What is expected:
Take each line of the entries below that contains "button" and copy it.

Supplied records:
↓↓↓

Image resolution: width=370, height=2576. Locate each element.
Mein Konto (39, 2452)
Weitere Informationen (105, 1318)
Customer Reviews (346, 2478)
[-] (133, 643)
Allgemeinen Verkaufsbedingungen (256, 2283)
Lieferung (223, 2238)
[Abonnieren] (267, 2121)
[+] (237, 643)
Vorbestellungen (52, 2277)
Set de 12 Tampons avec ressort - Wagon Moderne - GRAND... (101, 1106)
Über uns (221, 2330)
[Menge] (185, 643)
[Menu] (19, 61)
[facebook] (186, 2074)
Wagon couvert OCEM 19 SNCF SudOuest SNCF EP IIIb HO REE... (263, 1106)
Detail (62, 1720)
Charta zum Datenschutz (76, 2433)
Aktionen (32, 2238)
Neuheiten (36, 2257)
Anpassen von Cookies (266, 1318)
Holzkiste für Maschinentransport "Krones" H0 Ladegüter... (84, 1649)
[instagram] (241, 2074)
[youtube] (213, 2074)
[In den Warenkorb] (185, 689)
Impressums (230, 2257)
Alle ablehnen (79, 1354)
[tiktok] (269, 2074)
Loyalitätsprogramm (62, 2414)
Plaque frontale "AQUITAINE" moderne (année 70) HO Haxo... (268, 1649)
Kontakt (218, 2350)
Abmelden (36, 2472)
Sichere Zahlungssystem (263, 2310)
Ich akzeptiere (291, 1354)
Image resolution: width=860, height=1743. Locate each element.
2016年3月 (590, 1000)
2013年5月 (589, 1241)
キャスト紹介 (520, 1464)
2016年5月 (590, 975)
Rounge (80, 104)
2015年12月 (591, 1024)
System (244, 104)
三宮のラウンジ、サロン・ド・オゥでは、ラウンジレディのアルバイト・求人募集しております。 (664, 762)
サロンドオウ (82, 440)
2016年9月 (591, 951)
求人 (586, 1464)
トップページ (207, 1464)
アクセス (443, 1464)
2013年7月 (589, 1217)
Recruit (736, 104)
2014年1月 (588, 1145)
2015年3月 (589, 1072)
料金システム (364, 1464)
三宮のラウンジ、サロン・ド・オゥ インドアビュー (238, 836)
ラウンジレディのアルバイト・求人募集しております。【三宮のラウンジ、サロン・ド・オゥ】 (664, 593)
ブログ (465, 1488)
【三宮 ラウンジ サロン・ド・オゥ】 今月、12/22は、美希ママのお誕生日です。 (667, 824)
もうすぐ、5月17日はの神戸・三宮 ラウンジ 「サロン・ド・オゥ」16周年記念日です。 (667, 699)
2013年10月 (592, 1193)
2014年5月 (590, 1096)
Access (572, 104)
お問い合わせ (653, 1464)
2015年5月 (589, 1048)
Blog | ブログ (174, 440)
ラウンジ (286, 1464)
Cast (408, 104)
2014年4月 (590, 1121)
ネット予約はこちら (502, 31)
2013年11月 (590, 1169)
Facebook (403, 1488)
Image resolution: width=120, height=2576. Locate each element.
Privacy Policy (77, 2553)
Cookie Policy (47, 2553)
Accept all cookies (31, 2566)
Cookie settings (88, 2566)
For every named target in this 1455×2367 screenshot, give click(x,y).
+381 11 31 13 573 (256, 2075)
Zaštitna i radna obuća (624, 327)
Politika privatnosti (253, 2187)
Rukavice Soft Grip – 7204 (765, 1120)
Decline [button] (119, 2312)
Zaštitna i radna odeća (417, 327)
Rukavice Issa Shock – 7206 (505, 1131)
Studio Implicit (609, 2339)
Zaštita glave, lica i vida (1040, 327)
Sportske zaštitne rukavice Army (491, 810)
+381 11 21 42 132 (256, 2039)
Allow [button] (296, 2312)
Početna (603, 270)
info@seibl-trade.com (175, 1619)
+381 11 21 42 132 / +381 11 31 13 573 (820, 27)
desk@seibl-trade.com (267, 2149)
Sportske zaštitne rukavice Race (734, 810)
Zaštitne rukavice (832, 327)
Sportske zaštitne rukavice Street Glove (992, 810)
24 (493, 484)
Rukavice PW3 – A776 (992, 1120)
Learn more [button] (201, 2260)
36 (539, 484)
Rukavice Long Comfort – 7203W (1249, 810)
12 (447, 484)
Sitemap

↑↑↑

Problem solution:
Decline [button] (119, 2312)
Allow [button] (296, 2312)
Learn more [button] (201, 2260)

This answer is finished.